Dataset entries:
_ _ _ _

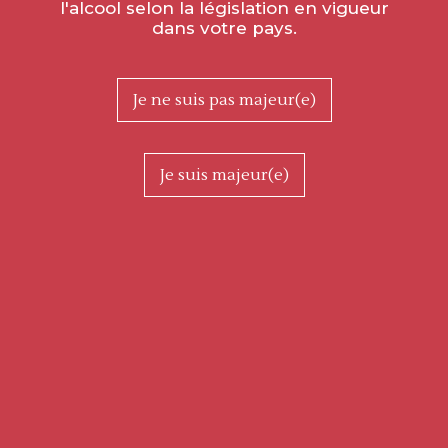
l'alcool selon la législation en vigueur
dans votre pays.
Je ne suis pas majeur(e)
Je suis majeur(e)
Le magazine SommelierS International consacre un dossier
entier à la Bourgogne dans sa toute dernière édition, avec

_ _ _ _

Your task:
Every record above must be copied exactly, and no picture may appear in the copy.

Task solution:
l'alcool selon la législation en vigueur
dans votre pays.
Je ne suis pas majeur(e)
Je suis majeur(e)
Le magazine SommelierS International consacre un dossier
entier à la Bourgogne dans sa toute dernière édition, avec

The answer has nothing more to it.